Anuj Singh

Posted on Aug 27

Building a Lightning-Fast NSE Stock Data Scraper: From API Calls to Full-Stack Web App

#webscraping #nse

Introduction

Ever tried to download historical stock data from the National Stock Exchange (NSE) of India and found yourself waiting hours for selenium-based scrapers to crawl through web pages? I built a solution that's 10x faster using direct API calls and wrapped it in a beautiful full-stack web application.

🔗 Live Demo: https://nse-scrap.onrender.com

📁 GitHub Repository: https://github.com/singhanuj620/nse_scrap

🚀 What We're Building

A complete stock data scraping solution that includes:

Backend API scraper using Node.js with direct NSE API calls
React frontend with real-time progress tracking
Session management for concurrent scraping jobs
Downloadable ZIP exports of all scraped data
Responsive UI with modern design

🎯 The Problem with Traditional Scraping

Most stock data scrapers rely on browser automation tools like Selenium or Puppeteer.
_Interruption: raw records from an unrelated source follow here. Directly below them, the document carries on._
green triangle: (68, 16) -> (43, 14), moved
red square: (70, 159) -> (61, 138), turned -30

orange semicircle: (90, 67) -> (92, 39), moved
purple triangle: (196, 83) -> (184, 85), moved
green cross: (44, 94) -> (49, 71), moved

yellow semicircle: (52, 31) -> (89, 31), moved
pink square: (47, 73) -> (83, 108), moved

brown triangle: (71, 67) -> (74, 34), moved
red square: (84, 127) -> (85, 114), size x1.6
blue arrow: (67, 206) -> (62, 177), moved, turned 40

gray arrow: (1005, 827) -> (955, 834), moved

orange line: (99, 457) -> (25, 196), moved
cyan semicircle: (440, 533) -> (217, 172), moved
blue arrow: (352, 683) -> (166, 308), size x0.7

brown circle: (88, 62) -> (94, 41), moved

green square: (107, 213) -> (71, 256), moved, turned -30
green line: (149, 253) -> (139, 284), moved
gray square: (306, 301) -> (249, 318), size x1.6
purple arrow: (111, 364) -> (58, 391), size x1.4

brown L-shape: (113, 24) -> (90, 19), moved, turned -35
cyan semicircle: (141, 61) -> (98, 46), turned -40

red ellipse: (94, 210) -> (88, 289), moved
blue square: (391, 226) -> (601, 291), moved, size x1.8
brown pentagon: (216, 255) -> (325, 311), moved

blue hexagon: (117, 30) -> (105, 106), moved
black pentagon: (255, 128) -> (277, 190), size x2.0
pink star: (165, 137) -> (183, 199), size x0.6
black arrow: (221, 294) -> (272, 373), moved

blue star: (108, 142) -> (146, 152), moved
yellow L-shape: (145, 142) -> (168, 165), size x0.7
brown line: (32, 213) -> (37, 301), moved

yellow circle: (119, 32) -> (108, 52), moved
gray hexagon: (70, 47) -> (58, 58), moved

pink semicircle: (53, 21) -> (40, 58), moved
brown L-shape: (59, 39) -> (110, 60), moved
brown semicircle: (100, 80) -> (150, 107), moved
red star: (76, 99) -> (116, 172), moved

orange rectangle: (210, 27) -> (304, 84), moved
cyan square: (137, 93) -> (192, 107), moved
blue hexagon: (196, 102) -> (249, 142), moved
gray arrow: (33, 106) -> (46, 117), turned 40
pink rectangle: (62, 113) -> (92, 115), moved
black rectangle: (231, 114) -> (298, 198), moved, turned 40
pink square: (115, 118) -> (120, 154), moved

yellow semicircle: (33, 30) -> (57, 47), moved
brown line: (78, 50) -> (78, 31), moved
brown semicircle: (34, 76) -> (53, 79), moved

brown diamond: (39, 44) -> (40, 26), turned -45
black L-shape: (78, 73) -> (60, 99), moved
While functional, they have significant drawbacks:

Slow: Loading full web pages for each request
Unreliable: Breaking when UI changes
Resource-heavy: Requires browser instances
Limited scalability: Can't handle many concurrent requests

💡 The Solution: Direct API Approach

Instead of scraping web pages, I discovered that NSE provides direct API endpoints for historical data. Here's the core approach:

class NSEAPIClient {
    constructor() {
        this.baseUrl = 'https://www.nseindia.com';
        this.headers = {
            'User-Agent': 'Mozilla/5.0 (Windows NT 10.0; Win64; x64) AppleWebKit/537.36',
            'Accept': 'application/json, text/plain, */*',
            'Referer': 'https://www.nseindia.com/report-detail/eq_security',
            // ... other headers for authentication
        };
    }

    async initializeSession() {
        // Get session cookies from NSE
        const response = await https.get(`${this.baseUrl}/report-detail/eq_security`);
        this.cookies = extractCookies(response);
    }

    async fetchData(symbol, year) {
        const fromDate = `01-01-${year}`;
        const toDate = `31-12-${year}`;

        const url = `${this.baseUrl}/api/historicalOR/generateSecurityWiseHistoricalData?from=${fromDate}&to=${toDate}&symbol=${symbol}&type=priceVolumeDeliverable&series=EQ&csv=true`;

        return await this.makeRequest(url);
    }
}

🏗️ Architecture Overview

Backend (Node.js + Express)

The backend handles three main responsibilities:

API Scraping Engine: Direct calls to NSE APIs
Session Management: Track multiple scraping jobs
File Management: Organize and zip downloaded data

// Session tracking for concurrent scraping jobs
const activeSessions = new Map();

app.post('/api/start-scraping', async (req, res) => {
    const { stocks, startYear, endYear, sessionId } = req.body;

    // Initialize session tracking
    const session = {
        sessionId,
        total: stocks.length * (endYear - startYear + 1),
        completed: 0,
        failed: 0,
        currentStock: null,
        currentYear: null,
        status: 'starting',
        results: [],
        startTime: new Date()
    };

    activeSessions.set(sessionId, session);

    // Start scraping in background
    scrapingProcess(stocks, startYear, endYear, sessionId);

    res.json({ 
        message: 'Scraping started successfully', 
        sessionId,
        total: session.total 
    });
});

Frontend (React + Vite)

The frontend provides a clean interface with:

Stock management: Add/remove stocks to scrape
Real-time progress: Live updates during scraping
Result visualization: Success/failure status for each stock
Download functionality: One-click ZIP download

const NSEScraper = () => {
  const [stocks, setStocks] = useState(['RELIANCE', 'TCS', 'HDFCBANK']);
  const [progress, setProgress] = useState(0);
  const [isRunning, setIsRunning] = useState(false);

  // Real-time progress polling
  useEffect(() => {
    if (sessionId && isRunning) {
      const interval = setInterval(async () => {
        const response = await axios.get(`/api/progress/${sessionId}`);
        const data = response.data;

        setProgress(data.progress);
        setCurrentStock(data.currentStock);
        setCurrentYear(data.currentYear);
        setCompleted(data.completed);
        setFailed(data.failed);

        if (data.status === 'completed' || data.status === 'error') {
          setIsRunning(false);
        }
      }, 1000);

      return () => clearInterval(interval);
    }
  }, [sessionId, isRunning]);

  return (
    <div className="nse-scraper">
      {/* Beautiful UI components */}
    </div>
  );
};

🔧 Key Technical Features

1. Session Management

Each scraping job gets a unique session ID, allowing multiple users to run concurrent scraping operations without conflicts.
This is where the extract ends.